Hannah pointed something out to me yesterday which made me feel sad and angry in equal measure. Underneath an awning, just up from our rehearsal room, a man lives in a cardboard box. At first glance you'd think his house was just a heap of rubbish, waiting for a bin man, but on closer inspection you realise that it's actually quite a well-made den. I saw him, at the end of last week, fiddling with some tarpaulin and assumed that he was some sort of stage manager creating a prop for one of the many theatre companies who rehearse in the area. He didn't look homeless. But what does homeless actually look like these days? He was actually rather smartly-dressed.
It turns out he has a job. He changes into decent clothes to go into work. He probably has gym membership and showers there every morning. The people he works with probably have no idea that he lives in a cardboard box. And he's not the only one. This is a fairly regular sight in London these days. I hear these kind of stories all the time. Wages are plummeting and because Theresa May and her ghastly right-wing cronies refuse to fund new housing, or provide council properties, rents are getting higher and higher. And because most of the baby boomers have this appalling "we're alright, Jack" attitude about the fact that they all got to buy their council houses, and, as a result can't see beyond their leathery, orange-tanned noses to notice the pain their children and grandchildren are in, the underclass in the UK continues to grow.
...And there but for the grace of god go we all. Nathan and I can barely afford the rent we pay, and it's really cheap by London standards. If we lose our present property, we will have to move out of London. And then what?
What's brewing is major, and I mean major civil disobedience. Mark my words; there will be large-scale riots in the UK within five years. If the government won't listen to anything else, let them feel the bullets flying over the ballot box.
Imagine how vulnerable it must feel to live in a box? Imagine going to sleep at night, wondering if drunks will kick your house down for a laugh, or a car will do some dodgy manoeuvre and back into you? It is an awful, awful thing.
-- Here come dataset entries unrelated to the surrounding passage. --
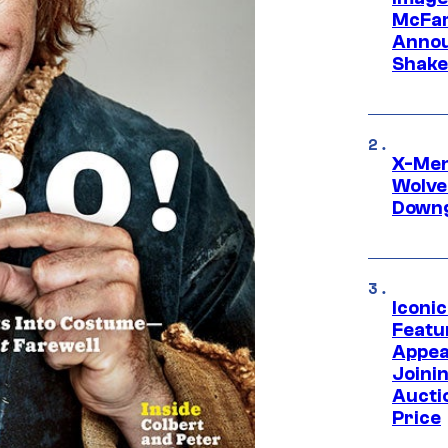
McFar
Annou
Shake
X-Men 
Wolve
Downg
Iconi
Featur
Appea
Joini
Aucti
Price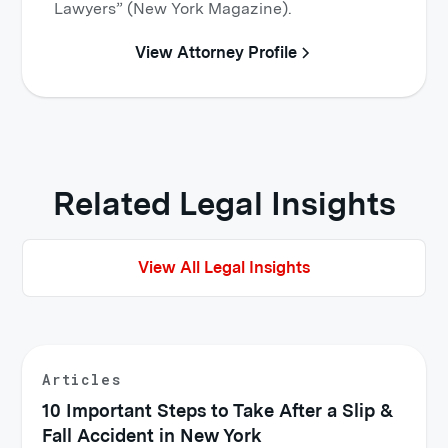
Lawyers” (New York Magazine).
View Attorney Profile
Related Legal Insights
View All Legal Insights
Articles
10 Important Steps to Take After a Slip &
Fall Accident in New York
Speaking of awful things: a show is rehearsing at the moment in the same space as us which has child actors in it. They're a rare breed, child actors. They've often got CVs which their adult peers would die for. They also tend to have rather ghastly mothers. The mothers came to pick up their kids yesterday and sat, waiting in the cafe, swapping anecdotes about Henry and Clara and myriad other middle class names. The conversations focussed on work their children had done at top London venues. They were pretending to be pleased for each other, but you could tell there was some serious oneupmanship going on which was leading to bristling resentment. These were the original pushy ballet mums. They were, at once, showing off and feeling deeply intimidated to have met their match. It was uncomfortable to watch two people living their lives so vicariously through their children.
After rehearsals, I went to meet a young actor called Rob Peacock who is singing my song Brass in the Stiles and Drewe Best Song competition. I thought it would be good to introduce myself and put the piece in context for him. Brass is one of those songs which, if you've got the pipes to sing it, can be beautiful and impressive. With some careful acting choices, however, it has the potential to be absolutely devastating. It is, after all, about a First World War soldier who is so distressed he doesn't even know whether he's alive or dead! At the same time it's a song of hope and hiraeth.
Rob is a truly wonderful singer. Great intonation, and, crucially, he has the top pipes to smash the end section of the song. I busked the piano part, apologising profusely for being so cack-handed, and we worked a little on the acting side of the piece. Adding colours. Working our way through the complex and conflicting thoughts which dart through the mind of Alf, the character who sings it. I was very pleased with the way that he responded. He's going to do me proud.